The label will contain the address to the next byte in memory. A label can also be placed between an instruction and its argument to be assigned the address to the instruction argument.

lda value: #0
inc value // increment what is loaded by the previous instruction next time it is executed

On Z80, there are at most two arguments so in some cases two labels can be defined to instruction arguments. Note how the label is placed when using indirect addressing modes. It has to be placed before the parenthesis.

ld hl, index
ld bc, data
ld index:(ix+0), data:0
inc (hl) // increase index in instruction above

Instruction labels become Memory Storage Types and it means they have a defined size and the low and high parts of word addresses can be accessed directly through the lo and hi properties.

lda value:$ffff
inc value.lo // the low part of the previous instruction's argument

Constant declarations look like this.

const NUM_LIVES = 5 // constant declaration

With this defined we can use them to produce more readable assembler code.

lda #NUM_LIVES
jsr setup
rts

Sometimes it is convenient to define constants that are exported as addresses. This is done using the address keyword.

const address SCREEN = $0400

Address constants can be exported to the VICE emulator via a command line option. Labels are automatically marked as addresses since they point into the source code address space but constants do not by default.

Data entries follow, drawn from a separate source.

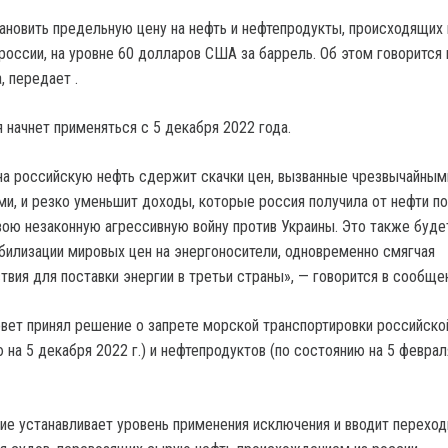
ановить предельную цену на нефть и нефтепродукты, происходящих 
россии, на уровне 60 долларов США за баррель. Об этом говорится 
, передает .
 начнет применяться с 5 декабря 2022 года.
на российскую нефть сдержит скачки цен, вызванные чрезвычайным
и, и резко уменьшит доходы, которые россия получила от нефти по
свою незаконную агрессивную войну против Украины. Это также буде
билизации мировых цен на энергоносители, одновременно смягчая
вия для поставки энергии в третьи страны», — говорится в сообщен
Совет принял решение о запрете морской транспортировки российск
 на 5 декабря 2022 г.) и нефтепродуктов (по состоянию на 5 февраля
е устанавливает уровень применения исключения и вводит перехо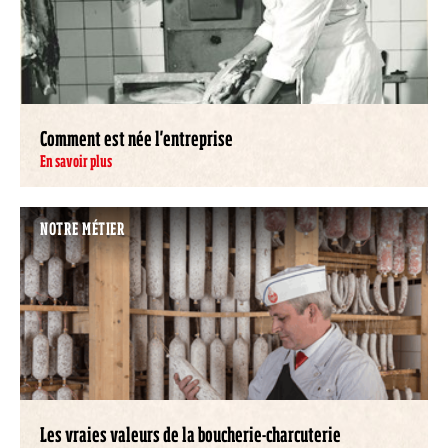
Comment est née l'entreprise
En savoir plus
NOTRE MÉTIER
Les vraies valeurs de la boucherie-charcuterie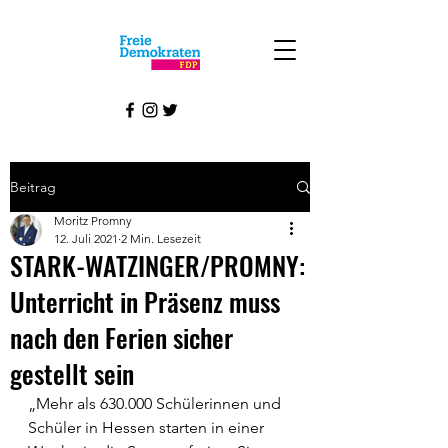
Beitrag
Moritz Promny
12. Juli 2021
2 Min. Lesezeit
STARK-WATZINGER/PROMNY:
Unterricht in Präsenz muss
nach den Ferien sicher
gestellt sein
„Mehr als 630.000 Schülerinnen und 
Schüler in Hessen starten in einer 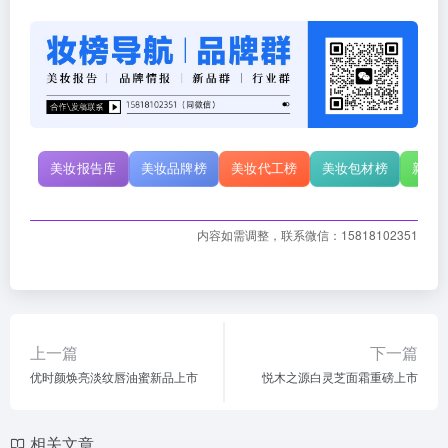
美妆报告库
美妆品牌榜
美妆代工榜
美妆包材榜
新原
内容如需调整，联系微信：15818102351
上一篇
下一篇
优时颜焕亮淡纹唇油蜜新品上市
悦木之源白灵芝面霜重磅上市
相关文章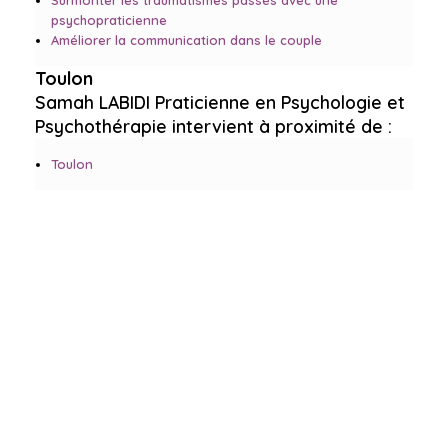
Surmonter les traumatismes passés avec une
psychopraticienne
Améliorer la communication dans le couple
Toulon
Samah LABIDI Praticienne en Psychologie et
Psychothérapie intervient à proximité de :
Toulon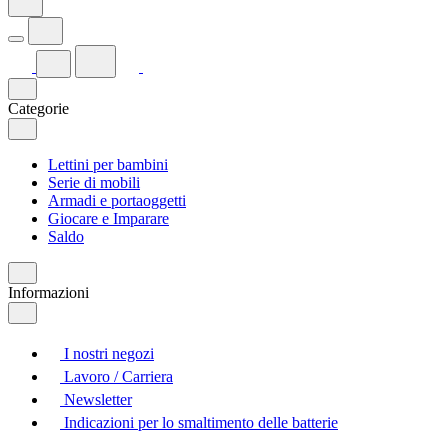
Categorie
Lettini per bambini
Serie di mobili
Armadi e portaoggetti
Giocare e Imparare
Saldo
Informazioni
I nostri negozi
Lavoro / Carriera
Newsletter
Indicazioni per lo smaltimento delle batterie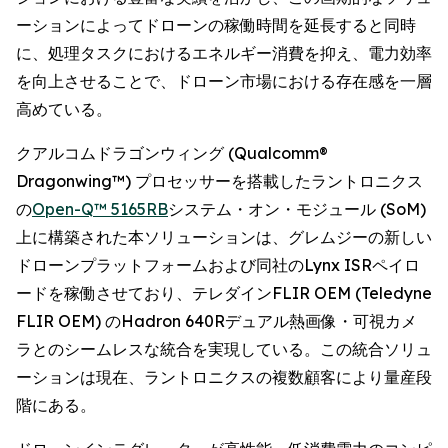
ーションによってドローンの稼働時間を延長すると同時
に、処理タスクにおけるエネルギー消費を抑え、電力効率
を向上させることで、ドローン市場における存在感を一層
高めている。
クアルコムドラゴンウィング (Qualcomm®
Dragonwing™) プロセッサーを搭載したラントロニクス
の
Open-Q™ 5165RB
システム・オン・モジュール (SoM)
上に構築された本ソリューションは、グレムジーの新しい
ドローンプラットフォームおよび同社のLynx ISRペイロ
ードを稼働させており、テレダインFLIR OEM (Teledyne
FLIR OEM) のHadron 640Rデュアル熱画像・可視カメ
ラとのシームレスな統合を実現している。この統合ソリュ
ーションは現在、ラントロニクスの複数顧客により量産段
階にある。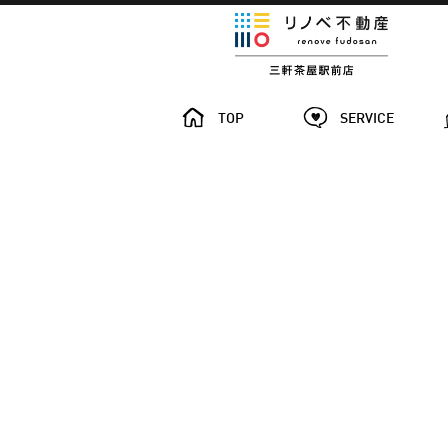
TOP
SERVICE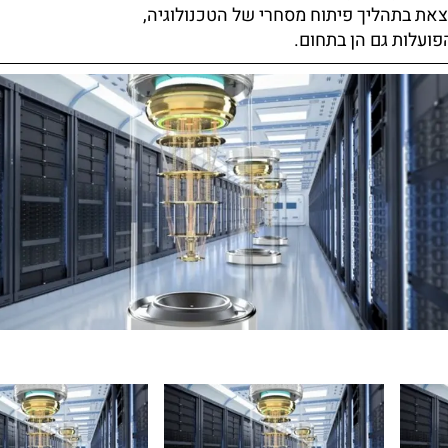
פועלות גם הן בתחום.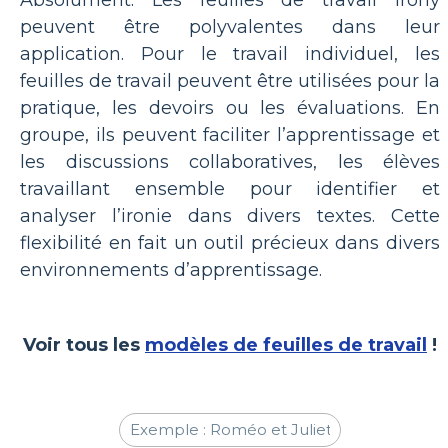
Absolument. Les feuilles de travail Irony
peuvent être polyvalentes dans leur
application. Pour le travail individuel, les
feuilles de travail peuvent être utilisées pour la
pratique, les devoirs ou les évaluations. En
groupe, ils peuvent faciliter l’apprentissage et
les discussions collaboratives, les élèves
travaillant ensemble pour identifier et
analyser l’ironie dans divers textes. Cette
flexibilité en fait un outil précieux dans divers
environnements d’apprentissage.
Voir tous les
modèles de feuilles de travail
!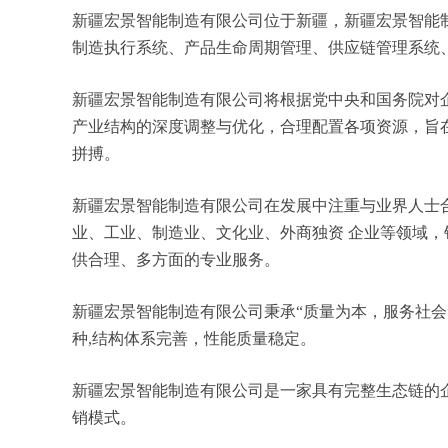
新疆宏景智能制造有限公司位于新疆，新疆宏景智能制造
制造执行系统、产品生命周期管理、供应链管理系统
新疆宏景智能制造有限公司将根据党中央和国务院对
产业结构的深度调整与优化，合理配置各项资源，旨
拼搏。
新疆宏景智能制造有限公司在发展中注重与业界人士
业、工业、制造业、文化业、外商独资 企业等领域
供合理、多方面的专业服务。
新疆宏景智能制造有限公司秉承“质量为本，服务社会
种,结构体系完善，性能质量稳定。
新疆宏景智能制造有限公司是一家具有完整生态链的
销模式。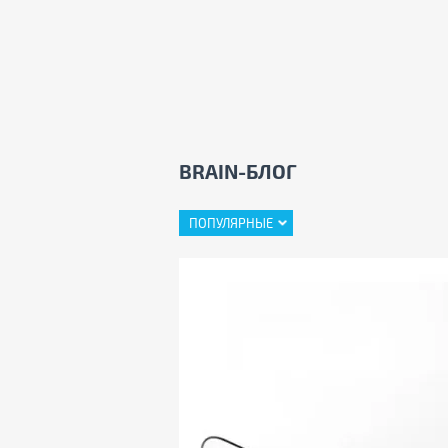
BRAIN-БЛОГ
ПОПУЛЯРНЫЕ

Constants and labels can be defined and used in any order, unlike C where everything needs to be declared before use.

Variables

A constant cannot change its value throughout the source.

const A = 4
A = 3 // Error 3017 : Cannot reassign constant.

To do that you need a variable.

var A = 4
A = 3 // it works!

Since the value is dependent on the parsing order (top to bottom), variables must be declared before they are used.

lda #A // Error 3004 : Reference to undefined symbol A
var A = 3

Local vs Global

There are local and global symbols (constants, labels and variables). Local symbols always start with a period character.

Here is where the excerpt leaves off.